» About this task
Filter the records below, keeping only lines with the string "дней".

—————

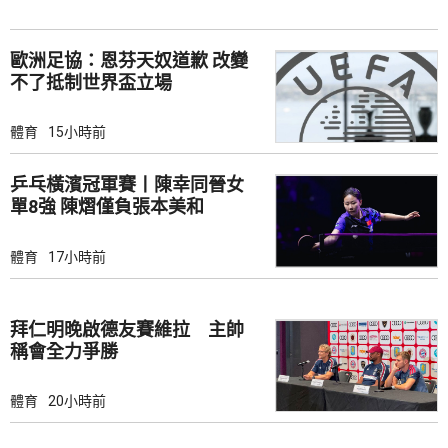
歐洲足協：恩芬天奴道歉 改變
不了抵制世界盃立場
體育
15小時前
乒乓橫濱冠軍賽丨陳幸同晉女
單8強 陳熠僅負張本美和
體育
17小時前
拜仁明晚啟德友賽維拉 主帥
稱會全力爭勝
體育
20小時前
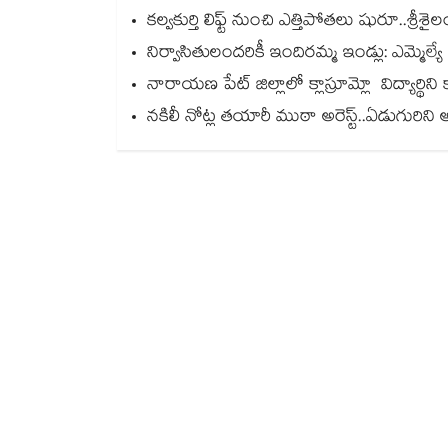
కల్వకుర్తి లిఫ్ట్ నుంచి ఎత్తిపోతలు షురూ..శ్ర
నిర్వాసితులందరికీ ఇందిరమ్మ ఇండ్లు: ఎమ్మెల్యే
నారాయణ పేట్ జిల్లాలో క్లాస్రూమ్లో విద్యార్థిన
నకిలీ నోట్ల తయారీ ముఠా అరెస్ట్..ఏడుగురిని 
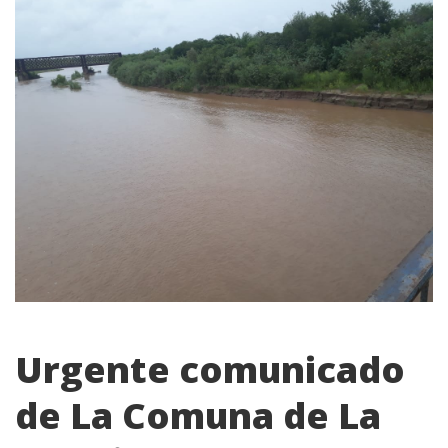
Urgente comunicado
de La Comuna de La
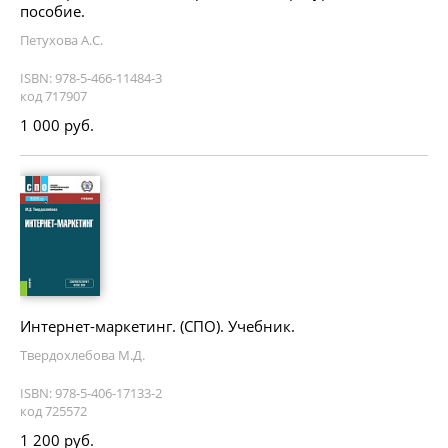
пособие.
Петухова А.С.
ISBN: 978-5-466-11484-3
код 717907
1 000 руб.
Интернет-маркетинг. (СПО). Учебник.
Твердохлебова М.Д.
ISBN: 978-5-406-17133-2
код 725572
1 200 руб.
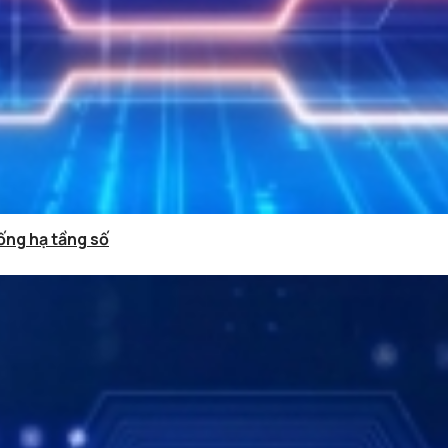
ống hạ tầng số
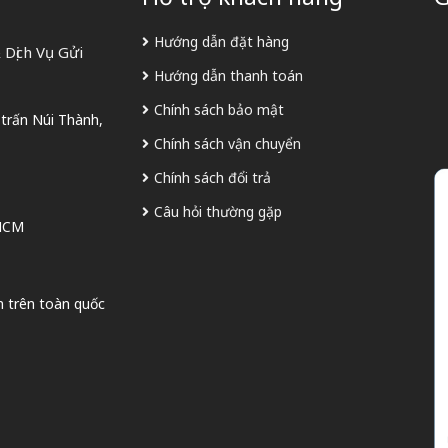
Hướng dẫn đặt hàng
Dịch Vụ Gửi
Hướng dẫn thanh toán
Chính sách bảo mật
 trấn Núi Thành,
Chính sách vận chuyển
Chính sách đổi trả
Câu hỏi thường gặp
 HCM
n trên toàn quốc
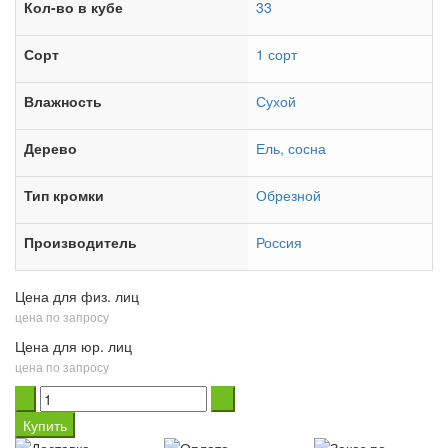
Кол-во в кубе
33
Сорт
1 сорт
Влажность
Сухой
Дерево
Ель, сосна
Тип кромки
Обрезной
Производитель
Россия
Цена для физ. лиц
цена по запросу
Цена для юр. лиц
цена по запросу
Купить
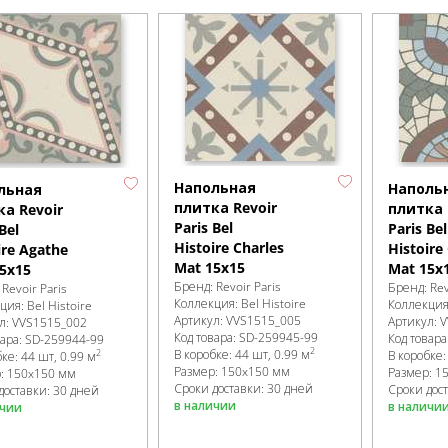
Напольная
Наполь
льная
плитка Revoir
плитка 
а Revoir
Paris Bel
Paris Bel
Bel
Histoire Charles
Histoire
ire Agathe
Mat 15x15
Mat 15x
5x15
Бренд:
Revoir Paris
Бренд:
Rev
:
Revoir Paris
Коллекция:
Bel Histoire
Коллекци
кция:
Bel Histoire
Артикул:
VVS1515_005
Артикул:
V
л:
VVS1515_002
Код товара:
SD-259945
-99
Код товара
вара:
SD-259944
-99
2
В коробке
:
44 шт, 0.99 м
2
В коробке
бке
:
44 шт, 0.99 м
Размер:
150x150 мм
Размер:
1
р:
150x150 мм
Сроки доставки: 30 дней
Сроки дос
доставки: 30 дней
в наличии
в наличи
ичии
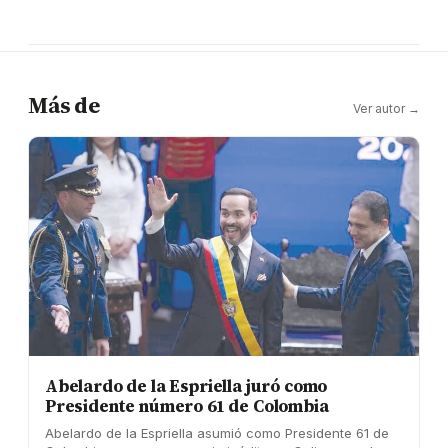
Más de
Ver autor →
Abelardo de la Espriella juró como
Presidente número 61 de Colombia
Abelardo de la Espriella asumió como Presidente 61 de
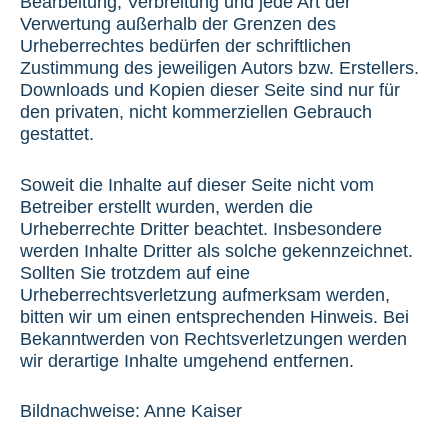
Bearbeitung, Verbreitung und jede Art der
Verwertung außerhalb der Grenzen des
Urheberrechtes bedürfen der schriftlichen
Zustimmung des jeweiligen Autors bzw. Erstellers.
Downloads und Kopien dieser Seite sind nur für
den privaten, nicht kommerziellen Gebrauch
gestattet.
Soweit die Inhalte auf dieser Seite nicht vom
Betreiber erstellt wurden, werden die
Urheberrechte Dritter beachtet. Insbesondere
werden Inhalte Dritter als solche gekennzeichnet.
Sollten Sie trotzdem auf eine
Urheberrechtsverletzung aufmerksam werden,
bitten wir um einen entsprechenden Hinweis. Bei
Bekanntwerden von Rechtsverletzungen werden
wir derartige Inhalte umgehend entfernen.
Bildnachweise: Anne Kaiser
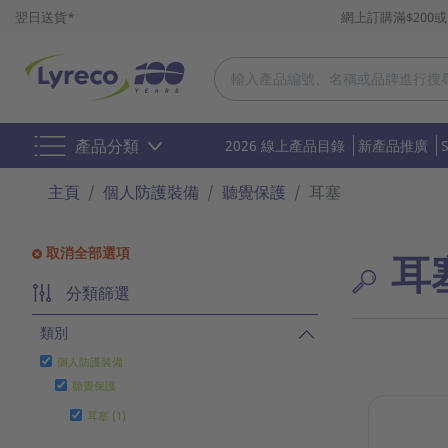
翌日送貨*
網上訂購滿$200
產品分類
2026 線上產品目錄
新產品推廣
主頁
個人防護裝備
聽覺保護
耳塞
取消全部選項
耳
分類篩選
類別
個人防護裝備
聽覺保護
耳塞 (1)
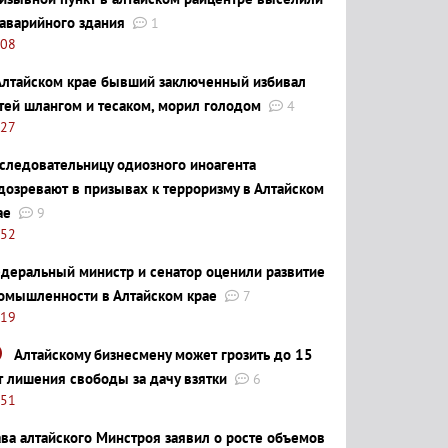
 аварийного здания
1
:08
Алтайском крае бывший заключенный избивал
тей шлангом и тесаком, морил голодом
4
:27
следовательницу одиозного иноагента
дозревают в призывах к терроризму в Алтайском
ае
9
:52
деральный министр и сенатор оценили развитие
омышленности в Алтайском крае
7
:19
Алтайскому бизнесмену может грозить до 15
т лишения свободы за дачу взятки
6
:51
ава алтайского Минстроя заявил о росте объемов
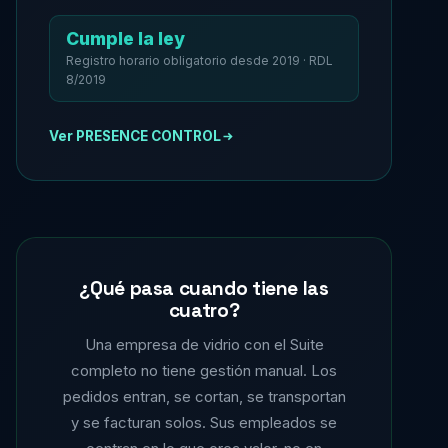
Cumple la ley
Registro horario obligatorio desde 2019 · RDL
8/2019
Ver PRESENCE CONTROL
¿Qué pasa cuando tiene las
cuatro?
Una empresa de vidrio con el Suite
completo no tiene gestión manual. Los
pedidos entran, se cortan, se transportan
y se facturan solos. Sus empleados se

—————

» Result for this task
Сроки доставки: 30 дней
доставки: 30 дней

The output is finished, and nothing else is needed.